The Massachusetts Board of Elementary and Secondary Education
Update on Automated Test Scoring
At the special meeting on January 14, 2019, I will update the Board of Elementary and Secondary Education (Board) on our progress in investigating the use of automated test scoring to help score English Language Arts essays on the next-generation MCAS tests. I first discussed the possibility of using this type of scoring with the Board in May 2018, and we have continued to conduct analyses and research. Automated essay scoring has the potential to report test results to students, their parents, and schools more quickly than at present.
Background
Since the beginning of the MCAS program, student responses to multiple-choice and other selected-response questions have been scored electronically, while open-ended questions have been scored by qualified, trained, and monitored human scorers in scoring centers. The scorers read hundreds of student responses and assign scores based on rubrics and student exemplars. This model is still in place for all of our MCAS tests.
As automated scoring engines have become increasingly reliable - meeting or even exceeding the reliability metrics used for human scorers - an increasing number of states and other testing programs have adopted automated scoring systems, usually called engines. These engines allow computers to assign scores to essays after being calibrated appropriately for each test item based on thousands of sample responses that have previously been scored by human scorers. The engines appear to offer advantages for large-scale assessment programs, including the ability to score quickly, to apply the same algorithm consistently, and to employ sophisticated routing techniques.
Analyzing the Use of Automated Scoring on Next-Generation MCAS Essays
At the May 2018 meeting of the Board, I presented results from our pilot study of one 2017 next-generation MCAS essay, for which we used the automated engine to rescore student responses after the operational testing and reporting were completed.
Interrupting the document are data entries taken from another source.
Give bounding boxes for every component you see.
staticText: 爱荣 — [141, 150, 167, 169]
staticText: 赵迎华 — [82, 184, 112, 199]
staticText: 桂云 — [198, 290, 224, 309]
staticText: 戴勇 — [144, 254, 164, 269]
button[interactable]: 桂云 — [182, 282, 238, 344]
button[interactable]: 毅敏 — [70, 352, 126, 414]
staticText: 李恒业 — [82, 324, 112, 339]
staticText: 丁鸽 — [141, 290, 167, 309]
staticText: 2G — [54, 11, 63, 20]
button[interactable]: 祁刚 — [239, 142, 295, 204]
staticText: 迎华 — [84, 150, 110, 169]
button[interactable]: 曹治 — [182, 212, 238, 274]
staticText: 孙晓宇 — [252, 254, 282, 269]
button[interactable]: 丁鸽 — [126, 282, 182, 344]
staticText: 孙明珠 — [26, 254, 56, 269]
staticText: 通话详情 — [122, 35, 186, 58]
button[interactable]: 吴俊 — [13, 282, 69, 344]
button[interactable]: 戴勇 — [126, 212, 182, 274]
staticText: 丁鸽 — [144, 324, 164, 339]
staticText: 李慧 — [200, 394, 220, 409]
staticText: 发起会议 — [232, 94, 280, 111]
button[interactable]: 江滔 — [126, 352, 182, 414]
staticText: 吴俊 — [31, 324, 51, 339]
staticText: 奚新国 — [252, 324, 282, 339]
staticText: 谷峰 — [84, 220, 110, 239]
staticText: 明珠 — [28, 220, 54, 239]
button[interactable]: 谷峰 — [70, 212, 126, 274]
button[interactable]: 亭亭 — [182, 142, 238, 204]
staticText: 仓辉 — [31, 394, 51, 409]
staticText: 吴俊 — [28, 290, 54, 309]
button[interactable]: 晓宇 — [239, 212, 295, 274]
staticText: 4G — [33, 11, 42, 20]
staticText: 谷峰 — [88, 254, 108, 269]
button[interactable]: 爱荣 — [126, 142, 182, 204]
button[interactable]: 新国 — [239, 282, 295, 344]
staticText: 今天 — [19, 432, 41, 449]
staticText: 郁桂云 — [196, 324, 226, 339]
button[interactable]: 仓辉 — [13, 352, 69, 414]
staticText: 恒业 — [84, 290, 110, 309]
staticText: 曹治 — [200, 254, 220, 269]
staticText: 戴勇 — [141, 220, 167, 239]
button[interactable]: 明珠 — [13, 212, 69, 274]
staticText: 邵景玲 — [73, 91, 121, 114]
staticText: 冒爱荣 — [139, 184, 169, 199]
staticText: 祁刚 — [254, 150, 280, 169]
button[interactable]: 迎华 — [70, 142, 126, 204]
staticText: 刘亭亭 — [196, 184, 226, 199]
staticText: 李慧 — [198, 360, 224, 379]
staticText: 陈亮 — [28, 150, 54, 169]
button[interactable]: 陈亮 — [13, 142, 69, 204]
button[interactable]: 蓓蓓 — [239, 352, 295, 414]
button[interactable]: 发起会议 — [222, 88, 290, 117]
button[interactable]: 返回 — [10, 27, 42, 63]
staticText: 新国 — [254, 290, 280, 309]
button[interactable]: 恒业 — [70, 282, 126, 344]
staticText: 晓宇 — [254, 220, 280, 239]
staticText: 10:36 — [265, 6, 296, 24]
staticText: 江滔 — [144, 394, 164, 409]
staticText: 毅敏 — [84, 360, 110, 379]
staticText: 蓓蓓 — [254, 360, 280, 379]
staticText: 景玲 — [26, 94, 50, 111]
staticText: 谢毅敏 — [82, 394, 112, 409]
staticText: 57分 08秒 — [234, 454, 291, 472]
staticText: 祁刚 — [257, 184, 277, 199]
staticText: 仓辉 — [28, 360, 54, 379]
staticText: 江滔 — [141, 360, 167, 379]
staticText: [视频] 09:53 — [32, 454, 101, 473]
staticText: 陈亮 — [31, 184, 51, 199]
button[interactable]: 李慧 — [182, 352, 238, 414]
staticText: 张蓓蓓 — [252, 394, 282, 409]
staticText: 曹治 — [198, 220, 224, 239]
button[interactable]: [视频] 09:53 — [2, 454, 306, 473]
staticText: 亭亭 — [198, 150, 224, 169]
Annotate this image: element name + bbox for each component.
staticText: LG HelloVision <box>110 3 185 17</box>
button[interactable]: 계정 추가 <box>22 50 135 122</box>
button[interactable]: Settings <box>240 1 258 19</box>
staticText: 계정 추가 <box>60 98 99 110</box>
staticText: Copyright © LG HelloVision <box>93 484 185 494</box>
The results from that pilot were promising, revealing very high rates of agreement and consistency between the automated engine and expert human scorers.
Following the May meeting, we expanded our study and used the automated engine to rescore one essay in each grade from the grades 3-8 tests in 2018, as well as one short-answer question in grade 4 (again, these analyses took place following the operational testing and reporting). The automated engine scored close to 400,000 student responses.
The results of the expanded study from 2018 continued to be very promising, revealing that the automated engine met or exceeded our criteria for consistency and accuracy on nearly all measures.
At the meeting on January 14, I will provide the following:
- a recap of the information from our May meeting, including our current scoring procedures and how the engine works;
- detailed results from our analysis of the automated scoring of ELA essay responses from 2018, including how the engine scored responses by subgroup and achievement level;
- information about some of the potential benefits, risks, and challenges of using automated scoring; and
- my recommendations for incorporating automated scoring into our scoring procedures going forward.
Deputy Commissioner Jeff Wulfson and Associate Commissioner Michol Stapel will join us for the discussion and answer any questions you may have.